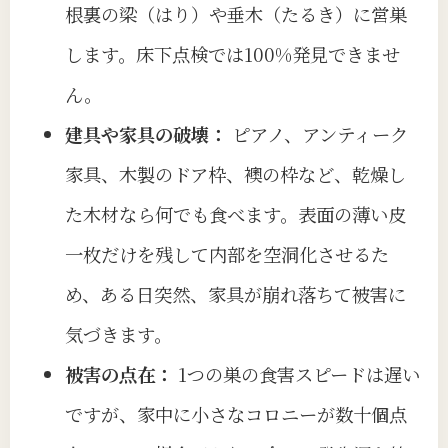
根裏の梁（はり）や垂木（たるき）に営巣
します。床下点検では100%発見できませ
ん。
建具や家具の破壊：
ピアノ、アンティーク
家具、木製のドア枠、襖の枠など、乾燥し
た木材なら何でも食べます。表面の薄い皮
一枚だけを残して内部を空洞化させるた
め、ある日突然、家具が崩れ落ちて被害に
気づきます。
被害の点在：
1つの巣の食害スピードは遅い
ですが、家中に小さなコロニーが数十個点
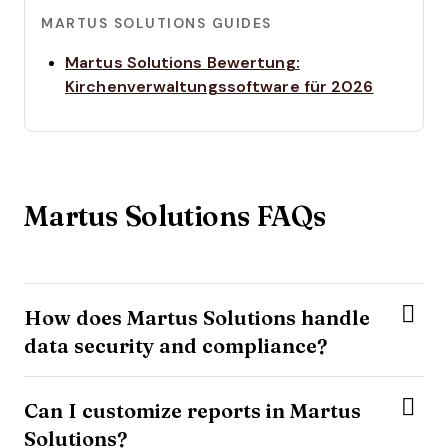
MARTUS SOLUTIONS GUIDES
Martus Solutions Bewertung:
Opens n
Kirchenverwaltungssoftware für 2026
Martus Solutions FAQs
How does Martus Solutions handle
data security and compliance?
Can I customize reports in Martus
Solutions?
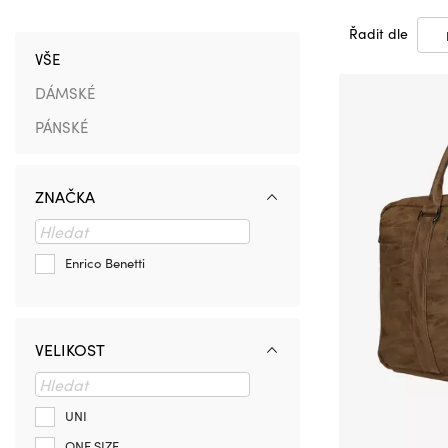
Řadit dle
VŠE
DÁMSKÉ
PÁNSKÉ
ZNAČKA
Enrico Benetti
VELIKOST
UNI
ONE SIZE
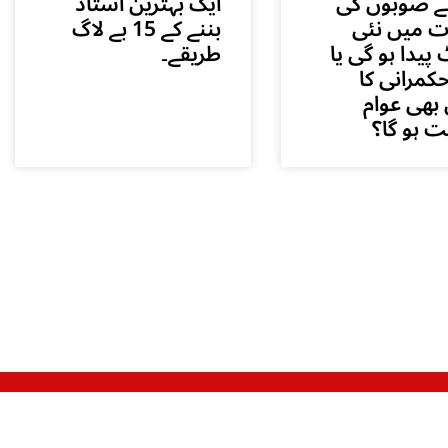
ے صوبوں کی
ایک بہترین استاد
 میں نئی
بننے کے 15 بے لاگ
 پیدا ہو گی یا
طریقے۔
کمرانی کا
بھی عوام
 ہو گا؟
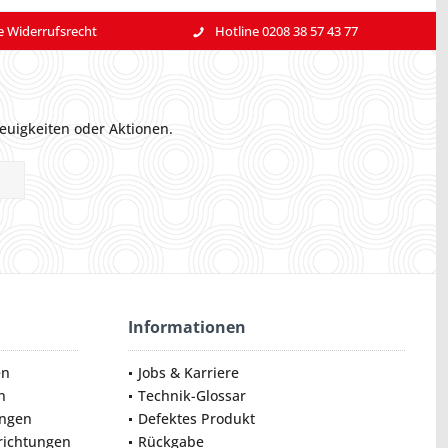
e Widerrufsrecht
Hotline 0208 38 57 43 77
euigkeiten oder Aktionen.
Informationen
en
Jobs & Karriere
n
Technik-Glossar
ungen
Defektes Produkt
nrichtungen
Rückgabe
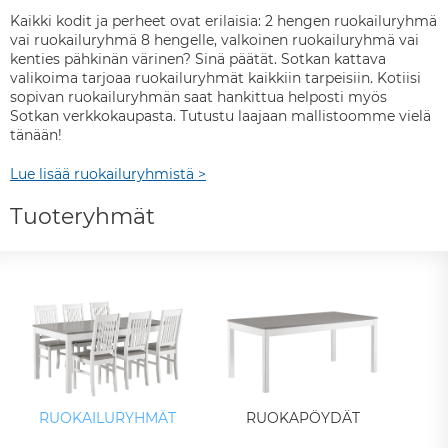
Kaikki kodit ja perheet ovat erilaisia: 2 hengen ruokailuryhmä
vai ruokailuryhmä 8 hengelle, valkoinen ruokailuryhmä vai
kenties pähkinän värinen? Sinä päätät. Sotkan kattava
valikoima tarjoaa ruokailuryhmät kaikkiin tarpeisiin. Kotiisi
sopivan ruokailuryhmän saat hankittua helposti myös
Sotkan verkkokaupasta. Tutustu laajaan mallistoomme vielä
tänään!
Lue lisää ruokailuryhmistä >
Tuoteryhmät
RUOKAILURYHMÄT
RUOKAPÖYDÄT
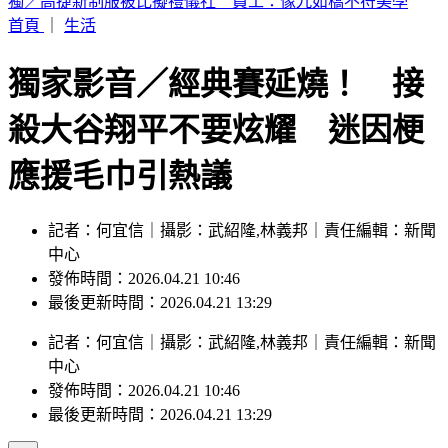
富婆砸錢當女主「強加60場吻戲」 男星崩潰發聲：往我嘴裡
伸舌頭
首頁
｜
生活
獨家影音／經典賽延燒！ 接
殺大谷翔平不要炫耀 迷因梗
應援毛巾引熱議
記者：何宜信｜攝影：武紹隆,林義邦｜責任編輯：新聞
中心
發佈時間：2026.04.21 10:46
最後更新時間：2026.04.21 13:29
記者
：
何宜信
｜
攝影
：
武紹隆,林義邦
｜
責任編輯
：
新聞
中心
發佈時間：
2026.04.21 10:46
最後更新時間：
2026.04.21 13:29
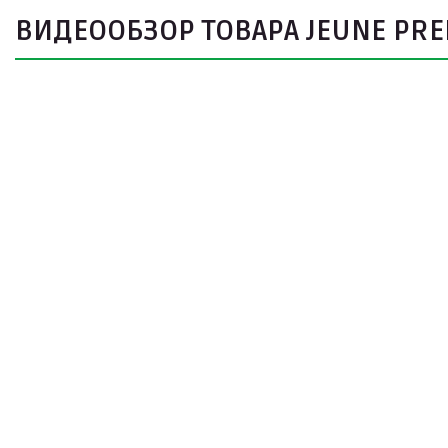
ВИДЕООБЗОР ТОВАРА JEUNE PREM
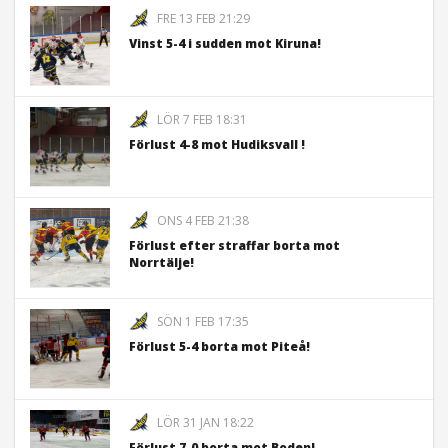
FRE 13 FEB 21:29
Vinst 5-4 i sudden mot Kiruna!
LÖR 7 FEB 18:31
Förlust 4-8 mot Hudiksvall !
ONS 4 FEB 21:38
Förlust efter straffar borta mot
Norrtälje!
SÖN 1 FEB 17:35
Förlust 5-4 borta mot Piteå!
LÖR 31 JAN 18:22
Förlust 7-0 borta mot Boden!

··········

* ABOUT THIS TASK
From the opening line of the entries, copy each line exactly until the line with "data security and compliance?", which is copied as well; leave out pictures.

* FINAL ANSWER
根裏の梁（はり）や垂木（たるき）に営巣
します。床下点検では100%発見できませ
ん。
建具や家具の破壊：
ピアノ、アンティーク
家具、木製のドア枠、襖の枠など、乾燥し
た木材なら何でも食べます。表面の薄い皮
一枚だけを残して内部を空洞化させるた
め、ある日突然、家具が崩れ落ちて被害に
気づきます。
被害の点在：
1つの巣の食害スピードは遅い
ですが、家中に小さなコロニーが数十個点
MARTUS SOLUTIONS GUIDES
Martus Solutions Bewertung:
Opens n
Kirchenverwaltungssoftware für 2026
Martus Solutions FAQs
How does Martus Solutions handle
data security and compliance?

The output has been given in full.